You are on page 1of 8

Presentation On Case Related To

Group- 07 Shambhavi Barthwal- A06 Shweta Chauhan- A13 Nikita Gupta- A15 Rakhi Bhatia- A34 Sneha Singh- A35 Prakash Punj- A39

Introduction
Bata India is the largest retailer and leading manufacturer of footwear in India and is a part of the Bata Shoe Organization. Values: Constant innovation in design and product development , superior customer service, excellence in operational and commercial execution, entrepreneurial spirit and passion to win, teamwork in international environment, trust and respect for our employees, adding value to the community, delivering on our commitment to shareholders Bata India Today sells over 45 million pairs of footwear every year, serves over 130,000 customers every day, sells through over 1200 retail stores, operates 5 manufacturing facilities, employs more than 6300 people

Case Facts
Dispute arose on account of varying perceptions of workmen and the management. The workmen found (a) deduction of wages (b) closure of departments and (c) outsourcing On 08.jan.1999, workers gave a notice of strike to the management Management said demands are unjustified and all allegations are also untrue and didnt accept their demands. On 24.feb.1999 workers went on strike . Management announced a lockout immediately on 25.feb.1999 which was next day of strike . A Meeting was held on 21.04.1999 under the aegis of the Labour Commissioner, Haryana where workers indicated their willingness to resume work on the condition that wages should be paid during the period of lockout. The management found this pre-condition to be unreasonable.

Contd
Reports were secured from the Labour Commissioner and Government declared the lockout to be illegal but the management filed a Petition before the Hon'ble Court challenging the order of government and an interim stay on lockout was ordered by the Court on 05.aug.1999. On 25.10.1999 a settlement arrived between the workers and the management when the lockout was lifted and the workers resumed work and a new memorandum was entered in to. Workers claimed wages for the period from 25.feb.1999 till 19.oct.1999 when the lockout continued. The issue of wages for adjudication was taken before the Labour Court.

Contd

Labour courts findings Strike was illegal and unjustified as proceedings were pending before conciliation officer [according to Sec.23(a) of Industrial Disputes act]. Lockout of the management was legal and justified. Workers were not entitled to get any wages for day of strike and for the period of lockout Contention on behalf of workmen Workers filed a petetion in high court There was no conciliation pending before the Board and therefore, the assumption of the Labour Court was clearly a serious legal flaw. The strike was observed after a due notice as required by law and the lockout was declared the next day of strike which was on 25.02.1999 was unjustified and illegal.
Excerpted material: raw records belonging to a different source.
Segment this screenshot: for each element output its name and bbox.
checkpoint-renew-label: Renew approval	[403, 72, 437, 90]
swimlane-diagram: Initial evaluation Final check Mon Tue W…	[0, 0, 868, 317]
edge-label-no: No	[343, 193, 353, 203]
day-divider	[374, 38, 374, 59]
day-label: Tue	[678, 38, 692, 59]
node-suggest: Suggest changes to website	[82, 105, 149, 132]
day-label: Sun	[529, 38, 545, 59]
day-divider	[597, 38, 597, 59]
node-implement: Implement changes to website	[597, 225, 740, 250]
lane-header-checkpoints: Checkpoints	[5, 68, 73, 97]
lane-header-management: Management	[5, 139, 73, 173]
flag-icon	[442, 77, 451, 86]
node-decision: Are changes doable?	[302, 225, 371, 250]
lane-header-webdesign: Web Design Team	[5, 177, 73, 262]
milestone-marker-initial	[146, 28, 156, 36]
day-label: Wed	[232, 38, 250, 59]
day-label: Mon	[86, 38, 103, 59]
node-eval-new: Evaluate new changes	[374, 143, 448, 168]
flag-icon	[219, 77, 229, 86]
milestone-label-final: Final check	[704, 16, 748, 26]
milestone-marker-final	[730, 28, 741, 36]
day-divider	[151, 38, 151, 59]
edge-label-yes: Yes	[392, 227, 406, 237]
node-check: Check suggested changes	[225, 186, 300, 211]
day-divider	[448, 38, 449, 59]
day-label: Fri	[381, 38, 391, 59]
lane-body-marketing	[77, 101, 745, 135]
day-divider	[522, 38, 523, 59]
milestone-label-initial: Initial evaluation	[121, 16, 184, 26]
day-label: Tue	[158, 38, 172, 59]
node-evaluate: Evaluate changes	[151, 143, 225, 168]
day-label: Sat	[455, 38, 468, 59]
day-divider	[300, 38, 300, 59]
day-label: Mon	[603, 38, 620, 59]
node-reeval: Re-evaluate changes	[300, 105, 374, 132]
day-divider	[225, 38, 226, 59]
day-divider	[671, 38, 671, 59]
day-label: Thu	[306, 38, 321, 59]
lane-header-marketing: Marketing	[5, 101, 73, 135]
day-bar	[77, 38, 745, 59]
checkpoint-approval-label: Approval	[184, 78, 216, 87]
Lockout was not only illegal but was unjustified also because the laborers had volunteered to resume work but the management prolonged the lockout till 25.oct.1999 for just one day strike.

Contd
In defense learned council on behalf of management
They pointed out strike is illegal because the three essential demands on the basis of which the workmen resorted to strike were all fully covered under the terms of settlement.[ Section 23(c)] Workers adopted go slow strategy causing a loss of over Rs.2 lacs per day to the management. Using filthy and abusive language for officers and sabotage of machinery. Even if the strike was legal and the lockout was illegal, it was still justified on the above grounds and the denial of wages as found by the Labour Court was proper

Contd
Contention on behalf of workmen
Workers were not going on a strike only for matters which were covered wholly under the agreement . The illegality of the strike had never been urged at any point of time on such a basis [sec 23(c)] No evidence to prove that the loss of rupees 2 lacs to management was due to the fault of workers. Even the machinery was destructed on 24.feb.1999 and its cash bill for machinery destructed was as on 24.feb.2000

Contd
Final Judgment of high court
Lockout was neither legal nor justified as the workmen willing to resume work in April 1999 so the continuation of lockout till October, 1999 was not justified. The workmen would be entitled to 50% of the wages for the entire period. Workmen will get all the benefits and gratuity will also be calculated treating the period of lockout as being in lawful service. The award of the Labour Court is set aside and petition is allowed to the above extent. It was urged on behalf of the petitioner (workers) before this Court that the amounts had not been deposited at the time of preferring the appeal due to wrong advice given by the counsel.